Да, Паля злобствовала во всю. Мы все теперь на сборище зомби особо разложившегося типа походили. Ласк весь чумазый и мокрый от напряжения, Ван весь в синяках и подранной одежде, Паля с подрагивающими от частого вскидывания ногами, и я, охрипшая до невнятного сипа, и с распухшими, краснющими глазами. И вся эта красота как попало и где попало валяется на песке. Таких мертвяков даже особо одаренный некромант поднять не сможет. Как не старайся, а сейчас мы были способны только упокоиться с миром. И тут что-то меня дернуло, и я захрипела из последних сил.
Звали сваху на смотрины,
В домик миленький из глины.
Там девицу хоть куда,
Чтоб сосватала она.
Сваха в двери заглянула,
Чем-то вкусным потянуло.
Та на запах побежала,
И невесту увидала.
На окне сидит девица,
Что захочешь утопиться.
И сам черт прекрасней будет,
Пусть родители осудят.
И к двери тихонько пятясь,
— Будет славный мужем витязь!
Деве сваха обещала,
Не прощаясь, убежала.
Год с того прошел давно,
И забылось все само.
Но слушок один прошел,
Муженек ко дну пошел.
Стала сваха узнавать,
У кого топился зять.
Да у той девицы страшной,
Пятый муж ушел бесстрашно.
— Ну как ты умудрился умереть? Какая сволочь посмела руку на бедную нимфу поднять? — отчаянно вопрошала я пустоту.
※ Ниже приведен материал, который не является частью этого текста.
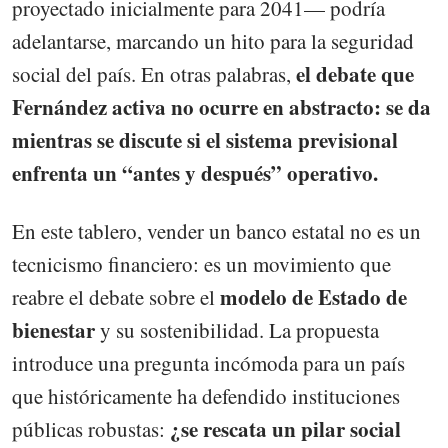
proyectado inicialmente para 2041— podría
adelantarse, marcando un hito para la seguridad
el debate que
social del país. En otras palabras,
Fernández activa no ocurre en abstracto: se da
mientras se discute si el sistema previsional
enfrenta un “antes y después” operativo.
En este tablero, vender un banco estatal no es un
tecnicismo financiero: es un movimiento que
modelo de Estado de
reabre el debate sobre el
bienestar
y su sostenibilidad. La propuesta
introduce una pregunta incómoda para un país
que históricamente ha defendido instituciones
¿se rescata un pilar social
públicas robustas: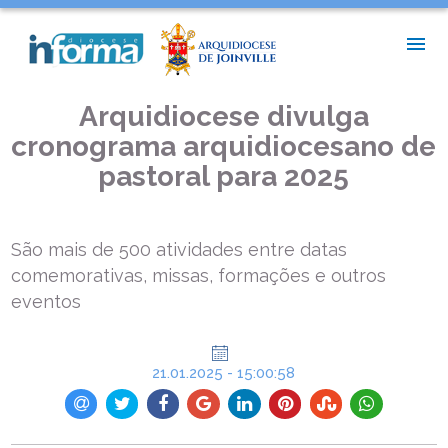
INÍCIO >
NOTÍCIAS DIOCESANAS >
ARQUIDIOCESE DIVULGA CRONOGRAMA ARQUIDIOCESANO DE
PASTORAL PARA 2025
Arquidiocese divulga
cronograma arquidiocesano de
pastoral para 2025
São mais de 500 atividades entre datas
comemorativas, missas, formações e outros
eventos
21.01.2025 - 15:00:58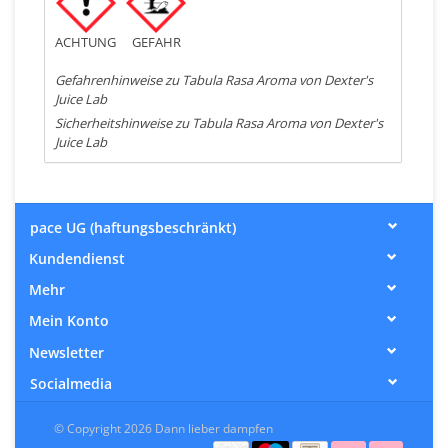
ACHTUNG
GEFAHR
Gefahrenhinweise zu Tabula Rasa Aroma von Dexter's
Juice Lab
Sicherheitshinweise zu Tabula Rasa Aroma von Dexter's
Juice Lab
pace UG (haftungsbeschränkt)
Kundendienst
Mehr
Mein Konto
Newsletter
Socialmedia
© Copyright 2026 Dann lieber dampfen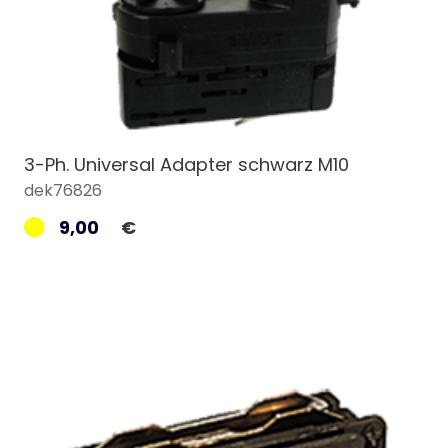
3-Ph. Universal Adapter schwarz M10
dek76826
9,00
€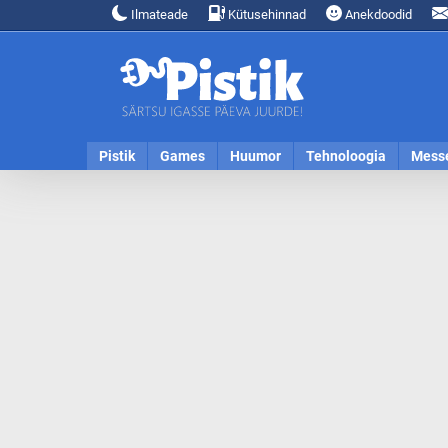
Ilmateade
Kütusehinnad
Anekdoodid
Pistik
Games
Huumor
Tehnoloogia
Mess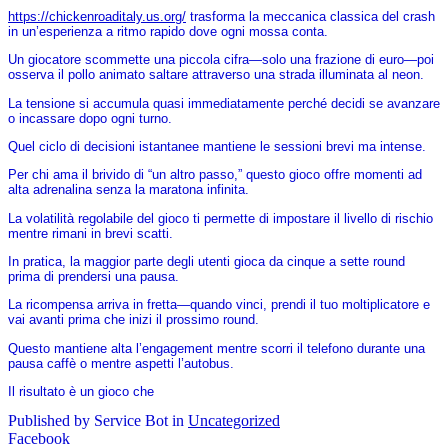
https://chickenroaditaly.us.org/
trasforma la meccanica classica del crash
in un’esperienza a ritmo rapido dove ogni mossa conta.
Un giocatore scommette una piccola cifra—solo una frazione di euro—poi
osserva il pollo animato saltare attraverso una strada illuminata al neon.
La tensione si accumula quasi immediatamente perché decidi se avanzare
o incassare dopo ogni turno.
Quel ciclo di decisioni istantanee mantiene le sessioni brevi ma intense.
Per chi ama il brivido di “un altro passo,” questo gioco offre momenti ad
alta adrenalina senza la maratona infinita.
La volatilità regolabile del gioco ti permette di impostare il livello di rischio
mentre rimani in brevi scatti.
In pratica, la maggior parte degli utenti gioca da cinque a sette round
prima di prendersi una pausa.
La ricompensa arriva in fretta—quando vinci, prendi il tuo moltiplicatore e
vai avanti prima che inizi il prossimo round.
Questo mantiene alta l’engagement mentre scorri il telefono durante una
pausa caffè o mentre aspetti l’autobus.
Il risultato è un gioco che
Published by Service Bot in
Uncategorized
Facebook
— Прости, я от перенапряжения. Само как-то получилось, — виновато залепетал феникс.
— Само!? Тебя и так каждый встречный поперечный прикончить хочет, а ты еще и сам убиваешься! Убью! Буду страдать, но убью, чтоб душу отвести. Своими руками придушу! — просипела невнятно я. Но судя, как побледнела птичка, у меня все на лице было написано.
* * *Для идущих в Хрустальный лес наступила ночь семнадцатого дня. Четыре тени неимоверно быстро двигались через заросли пустынного кустарника. Двое из них ехали верхом. Они еще пять дней назад поняли, что сбежавшие выбрали другую дорогу и опережают их. Единственным способом догнать, было вернуться к исходной точке в степях.
Хоть Пустынные степи имели такое название, они отнюдь не были пустынны. На всей территории степей раскинулись холмы, покрытые высоким кустарником, что напоминали лес, и долины, с высокой, сочной травой. Название произошло от того, что в степях нет городов и больших поселений. Фактически это ничейная пустая территория, которую прибрали к рукам всевозможная нечисть и орки.
Чтобы нагнать Дану и ее компанию, всадники и оборотни не сбавляли темпа и двигались даже ночью. Как только альфа взял след и они перестали плутать, запах банши становился все отчетливее.
«Еще чуть-чуть, и я догоню тебя, моя melda[11]. Я слишком долго ждал, naice nya[12]. Теперь я не упущу свой шанс». Голос, что давно звучал в голове всадника, становился все громче и увереннее.